*Instructions for the task*
Copy every record below exactly as it stands.
━━━━━ Information shown
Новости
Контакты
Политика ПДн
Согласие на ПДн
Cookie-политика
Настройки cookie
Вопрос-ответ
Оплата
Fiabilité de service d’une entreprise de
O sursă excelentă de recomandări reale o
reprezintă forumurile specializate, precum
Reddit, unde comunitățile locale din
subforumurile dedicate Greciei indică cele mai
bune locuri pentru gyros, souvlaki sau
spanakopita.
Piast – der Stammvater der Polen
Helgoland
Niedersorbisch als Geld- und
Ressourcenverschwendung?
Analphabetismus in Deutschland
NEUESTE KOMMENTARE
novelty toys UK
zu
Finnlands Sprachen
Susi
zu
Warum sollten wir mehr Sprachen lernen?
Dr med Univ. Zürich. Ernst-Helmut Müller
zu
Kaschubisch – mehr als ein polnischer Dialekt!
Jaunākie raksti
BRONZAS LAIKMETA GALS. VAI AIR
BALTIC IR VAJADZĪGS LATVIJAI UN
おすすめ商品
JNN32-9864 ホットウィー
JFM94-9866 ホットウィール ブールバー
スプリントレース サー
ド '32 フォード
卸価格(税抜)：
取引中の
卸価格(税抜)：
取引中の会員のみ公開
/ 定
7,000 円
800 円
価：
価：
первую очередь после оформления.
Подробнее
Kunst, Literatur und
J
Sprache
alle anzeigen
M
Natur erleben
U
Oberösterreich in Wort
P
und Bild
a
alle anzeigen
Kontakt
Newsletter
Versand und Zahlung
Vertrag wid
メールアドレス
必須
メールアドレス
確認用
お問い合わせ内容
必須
━━━━━━━━━━
*Answer to the exercise*
Новости
Контакты
Политика ПДн
Согласие на ПДн
Cookie-политика
Настройки cookie
Вопрос-ответ
Оплата
Fiabilité de service d’une entreprise de
O sursă excelentă de recomandări reale o
reprezintă forumurile specializate, precum
Reddit, unde comunitățile locale din
subforumurile dedicate Greciei indică cele mai
bune locuri pentru gyros, souvlaki sau
spanakopita.
Piast – der Stammvater der Polen
Helgoland
Niedersorbisch als Geld- und
Ressourcenverschwendung?
Analphabetismus in Deutschland
NEUESTE KOMMENTARE
novelty toys UK
zu
Finnlands Sprachen
Susi
zu
Warum sollten wir mehr Sprachen lernen?
Dr med Univ. Zürich. Ernst-Helmut Müller
zu
Kaschubisch – mehr als ein polnischer Dialekt!
Jaunākie raksti
BRONZAS LAIKMETA GALS. VAI AIR
BALTIC IR VAJADZĪGS LATVIJAI UN
おすすめ商品
JNN32-9864 ホットウィー
JFM94-9866 ホットウィール ブールバー
スプリントレース サー
ド '32 フォード
卸価格(税抜)：
取引中の
卸価格(税抜)：
取引中の会員のみ公開
/ 定
7,000 円
800 円
価：
価：
первую очередь после оформления.
Подробнее
Kunst, Literatur und
J
Sprache
alle anzeigen
M
Natur erleben
U
Oberösterreich in Wort
P
und Bild
a
alle anzeigen
Kontakt
Newsletter
Versand und Zahlung
Vertrag wid
メールアドレス
必須
メールアドレス
確認用
お問い合わせ内容
必須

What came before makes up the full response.